> **Try it**:
Only lines containing the string "Supporto" belong in the answer; find them in the records and copy them.

> **Data shown**:
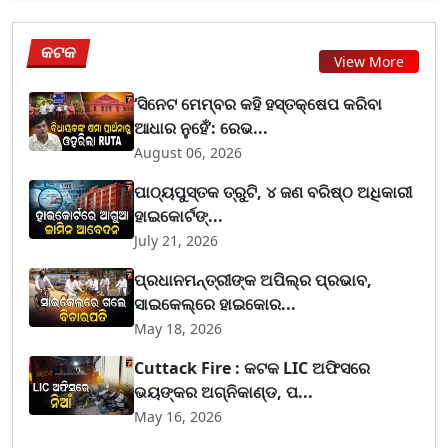
କଟକ
View More
‘ସିନେଟ ମେମ୍ବର କହି ହସ୍ତକ୍ଷେପ କରିବା
ଆଧାର ନୁହେଁ’: ରେଭ...
August 06, 2026
ପାଠ୍ୟପୁସ୍ତକ ତ୍ରୁଟି, ୪ ଜଣ ବରିଷ୍ଠ ଅଧିକାରୀ
ହାଇକୋର୍ଟଙ୍...
July 21, 2026
ପ୍ରଧାନମନ୍ତ୍ରୀଙ୍କ ଅପିଲ୍‌ର ପ୍ରଭାବ,
ସାଇକେଲ୍‌ରେ ହାଇକୋର...
May 18, 2026
Cuttack Fire : କଟକ LIC ଅଫିସରେ
ଭୟଙ୍କର ଅଗ୍ନିକାଣ୍ଡ, ପ...
May 16, 2026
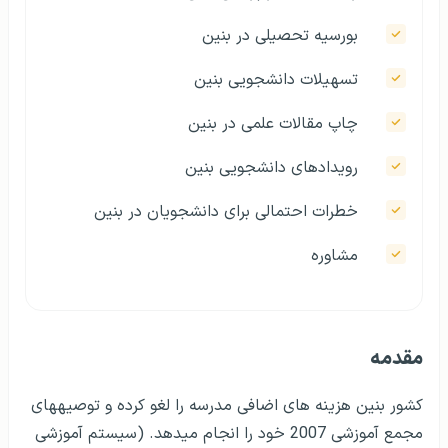
بورسیه تحصیلی در بنین
تسهیلات دانشجویی بنین
چاپ مقالات علمی در بنین
رویدادهای دانشجویی بنین
خطرات احتمالی برای دانشجویان در بنین
مشاوره
مقدمه
کشور بنین هزینه­ های اضافی مدرسه را لغو کرده و توصیه­های
مجمع آموزشی 2007 خود را انجام می­دهد. (سیستم آموزشی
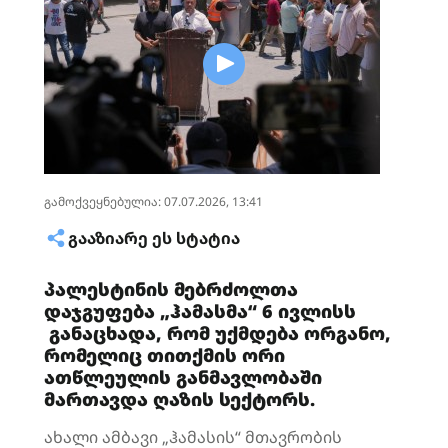
გამოქვეყნებულია: 07.07.2026, 13:41
ᲒᲐᲐᲖᲘᲐᲠᲔ ᲔᲡ ᲡᲢᲐᲢᲘᲐ
პალესტინის მებრძოლთა
დაჯგუფება „ჰამასმა“ 6 ივლისს
განაცხადა, რომ უქმდება ორგანო,
რომელიც თითქმის ორი
ათწლეულის განმავლობაში
მართავდა ღაზის სექტორს.
ახალი ამბავი „ჰამასის“ მთავრობის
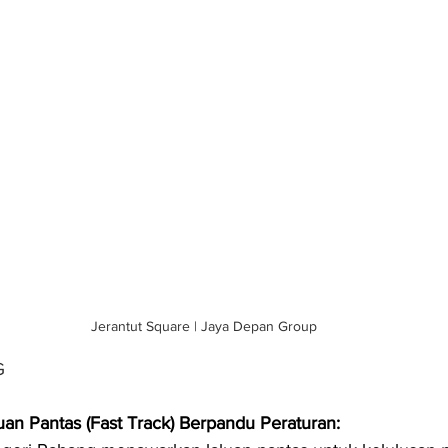
Jerantut Square | Jaya Depan Group
G
an Pantas (Fast Track) Berpandu Peraturan:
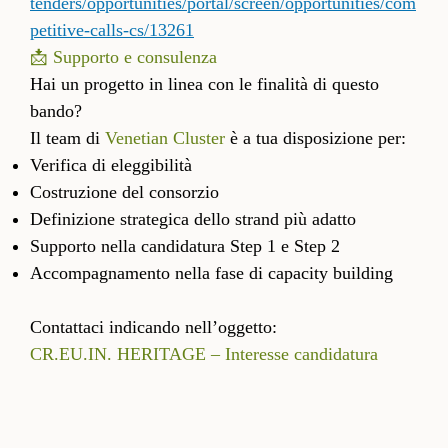
tenders/opportunities/portal/screen/opportunities/com
petitive-calls-cs/13261
📩 Supporto e consulenza
Hai un progetto in linea con le finalità di questo
bando?
Il team di
Venetian Cluster
è a tua disposizione per:
Verifica di eleggibilità
Costruzione del consorzio
Definizione strategica dello strand più adatto
Supporto nella candidatura Step 1 e Step 2
Accompagnamento nella fase di capacity building
Contattaci indicando nell’oggetto:
CR.EU.IN. HERITAGE – Interesse candidatura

> **Finished exercise**:
📩 Supporto e consulenza
Supporto nella candidatura Step 1 e Step 2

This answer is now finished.